Piano Concerto No. 24 (Mozart)

The Piano Concerto No. 24 in C minor, K. 491 is a concertante work for piano, or pianoforte, and orchestra by Wolfgang Amadeus Mozart. Mozart composed the concerto in the winter of 1785–1786 and completed the work on 24 March 1786. The premiere was on 7 April 1786 at the Burgtheater, Vienna.[1]

The concerto has the following three movements:

  1. Allegro in C minor
  2. Larghetto in E-flat major
  3. Allegretto (Variations) in C minor

It is scored for flute, 2 oboes, 2 clarinets, 2 bassoons, 2 horns, 2 trumpets, timpani and strings. Of the Mozart piano concertos, this one has the most complete scoring.[2] (It is the only one scored for both oboes and clarinets.) It is also the only late Mozart piano concerto in which the soloist plays after the cadenza in the first movement, here adorning an orchestral argument based on the extremely chromatic opening theme of the work with arpeggios, all the way through to the quiet close. It is one of only two minor-key piano concertos (the other being No. 20 in D Minor), and one of only three concertos where the first movement is in 3/4 time (the others being No. 11 and No. 14). The whole performance lasts roughly 30 minutes.

The concerto has long been considered one of Mozart's greatest works. Arthur Hutchings has described it as the most "concerted" of all the concertos (i.e. the most integrated). Girdlestone has also effectively claimed it as the greatest. Ludwig van Beethoven took particular inspiration for his own music from this concerto.[3] Richard Strauss played his own cadenza for the concerto in 1885.[4]

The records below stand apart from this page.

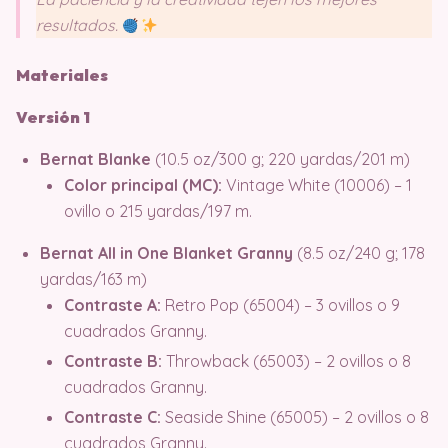
resultados.
Materiales
Versión 1
Bernat Blanke
(10.5 oz/300 g; 220 yardas/201 m)
Color principal (MC):
Vintage White (10006) – 1
ovillo o 215 yardas/197 m.
Bernat All in One Blanket Granny
(8.5 oz/240 g; 178
yardas/163 m)
Contraste A:
Retro Pop (65004) – 3 ovillos o 9
cuadrados Granny.
Contraste B:
Throwback (65003) – 2 ovillos o 8
cuadrados Granny.
Contraste C:
Seaside Shine (65005) – 2 ovillos o 8
cuadrados Granny.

The work has obvious musical antecedents in Joseph Haydn's Symphony No. 78, also in C minor and from which the Concerto's opening statement is drawn. Jonathan Stock has analysed in detail Mozart's use of woodwind timbre in the instrumentation of the concerto's slow movement.[5] Chris Goertzen has mapped the structure of the slow movement.[6]

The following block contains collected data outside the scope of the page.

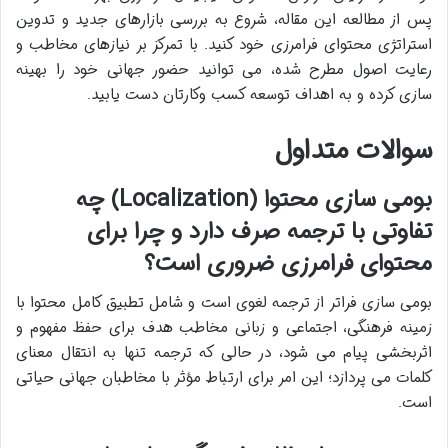
پس از مطالعه این مقاله، شروع به بررسی بازارهای جدید و تدوین
استراتژی محتوای فرامرزی خود کنید. با تمرکز بر نیازهای مخاطب و
رعایت اصول مطرح شده، می توانید حضور جهانی خود را بهینه
سازی کرده و به اهداف توسعه کسب وکارتان دست یابید.
سوالات متداول
بومی سازی محتوا (Localization) چه
تفاوتی با ترجمه صرف دارد و چرا برای
محتوای فرامرزی ضروری است؟
بومی سازی فراتر از ترجمه لغوی است و شامل تطبیق کامل محتوا با
زمینه فرهنگی، اجتماعی و زبانی مخاطب هدف برای حفظ مفهوم و
اثربخشی پیام می شود، در حالی که ترجمه تنها به انتقال معنای
کلمات می پردازد؛ این امر برای ارتباط مؤثر با مخاطبان جهانی حیاتی
است.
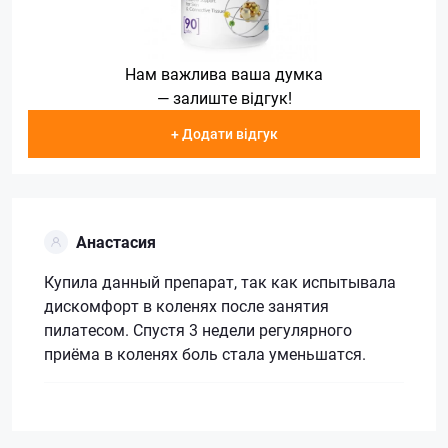
Нам важлива ваша думка
— залиште відгук!
+ Додати відгук
Анастасия
Купила данный препарат, так как испытывала
дискомфорт в коленях после занятия
пилатесом. Спустя 3 недели регулярного
приёма в коленях боль стала уменьшатся.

The concerto was first published in parts in 1800. The manuscript of the concerto resides at the Royal College of Music.[7]

References

  1. ^ Maunder, Richard (February 1989). "Correspondence: Performing Mozart and Beethoven Concertos". Early Music 17 (1): 139–140. ISSN 0306-1078. JSTOR 3127279. 
  2. ^ Hutchings, A. A Companion to Mozart's Piano Concertos, Oxford University Press.
  3. ^ Kinderman, William (1996). "Reviews of Books: Beethoven Forum, ii (ed. by Christopher Reynolds, with Lewis Lockwood and James Webster)". Music & Letters 77 (1): 124–126. ISSN 0027-4224. JSTOR 732277. 
  4. ^ p. 40, Kennedy, Michael (1999). Cambridge Richard Strauss: Man, Musician, Enigma Cambridge University Press
  5. ^ Stock, Jonathan P.J. (May 1997). "Orchestration as Structural Determinant: Mozart's Deployment of Woodwind Timbre in the Slow Movement of the C Minor Piano Concerto K. 491". Music & Letters 78 (3): 210–219. doi:10.1093/ml/78.2.210. ISSN 0027-4224. JSTOR 732277. 
  6. ^ Goertzen, Chris (1991). "Compromises in Orchestration in Mozart's Coronation Concerto". The Musical Quarterly 75 (2): 158–159. doi:10.1093/mq/75.2.148. http://mq.oxfordjournals.org/cgi/reprint/75/2/148. Retrieved 2008-03-15. 
  7. ^ F.W.S. (July 1965). "Reviews of Music: Concerto, K. 491". Music & Letters 46 (3): 285–286. ISSN 0027-4224. JSTOR 732277.